Compared with a single-shot moderation filter at the chat-input edge — the pattern most LLM Guard-style libraries default to — this catches the RAG, browser, email, and tool-output cases where the user’s first message looked harmless. We’ve found that block-rate alone is a misleading metric; engineers should pair it with reviewer-sampled false-positive rate and p99 added latency per route.

How to Measure or Detect It

Treat guardrails as a runtime control system, not a one-time test:

  • ProtectFlash block-rate — low-latency prompt-injection screening on pre-guardrail paths.
  • PromptInjection failure rate — deeper signal for suspicious prompts, retrieved chunks, and tool outputs.
  • PII and ContentSafety fire-rate — privacy and safety failures per 1K requests, sliced by route, model, and prompt version.
  • Operational cost — added p99 latency, token-cost-per-trace, fallback rate, human-escalation rate.
  • Evidence quality — every block carries request ID, policy version, evaluator result, route action, reviewer outcome.
from fi.evals import ProtectFlash, PromptInjection, PII

checks = [ProtectFlash(), PromptInjection(), PII()]
results = [c.evaluate(input=request_text) for c in checks]
if any(r.score == "Failed" for r in results):
    decision = "block"

Also measure the negative space. A guardrail blocking 12% of traffic is more likely broken than vigilant. Sample blocks weekly, compute false-positive rate, and replay against a golden dataset of known prompt-injection, PII, and harmful-content cases.

Common Mistakes

  • Scanning only chat input. RAG chunks, browser text, email bodies, and tool outputs carry the risky payload more often than the first user message.
  • Blocking without preserving evidence. Incident review needs source, trace ID, evaluator result, policy version, and route action — log it the moment you block.
  • Letting write tools run before checks. Pre-guardrails should fire before external actions, not after the tool has already mutated state.
  • Ignoring false positives.

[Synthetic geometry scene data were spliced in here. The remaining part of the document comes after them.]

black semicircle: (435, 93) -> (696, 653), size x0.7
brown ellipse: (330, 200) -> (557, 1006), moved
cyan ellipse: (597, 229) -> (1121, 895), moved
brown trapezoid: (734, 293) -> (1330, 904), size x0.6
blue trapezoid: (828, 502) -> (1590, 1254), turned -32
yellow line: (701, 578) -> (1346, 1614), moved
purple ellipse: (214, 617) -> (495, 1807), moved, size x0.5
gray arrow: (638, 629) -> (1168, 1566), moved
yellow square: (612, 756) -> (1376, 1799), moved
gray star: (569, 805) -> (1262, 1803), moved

A noisy guardrail is bypassed by product teams within a sprint, even if its security intent is correct.
  • Treating one moderation endpoint as a guardrail system. A real guardrail layer needs route policy, detector chains, ordered actions, and audit records — not one API call.

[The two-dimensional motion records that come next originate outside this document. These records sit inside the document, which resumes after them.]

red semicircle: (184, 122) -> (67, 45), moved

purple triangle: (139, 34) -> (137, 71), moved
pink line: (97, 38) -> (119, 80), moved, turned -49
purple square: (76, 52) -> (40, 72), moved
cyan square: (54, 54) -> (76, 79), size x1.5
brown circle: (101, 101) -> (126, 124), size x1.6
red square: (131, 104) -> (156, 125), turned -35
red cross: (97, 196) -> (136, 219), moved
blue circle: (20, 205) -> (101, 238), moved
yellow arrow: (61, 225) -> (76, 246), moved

Frequently Asked Questions

What are AI guardrails?

AI guardrails are runtime policies for LLM and agent traffic. Each combines a detector (e.g., PromptInjection, PII, ContentSafety) with an action — block, redact, route, log, or escalate — applied before or after the model call.

How are AI guardrails different from an AI firewall?

A guardrail is one runtime check. An AI firewall is the gateway-level control plane that chains many guardrails, detectors, routes, and audit logs into a coordinated policy boundary.

How do you measure AI guardrails?

Track block-rate, false-positive rate, p99 added latency, and audit completeness per route. FutureAGI evaluators like ProtectFlash, PromptInjection, PII, and ContentSafety produce the underlying signal.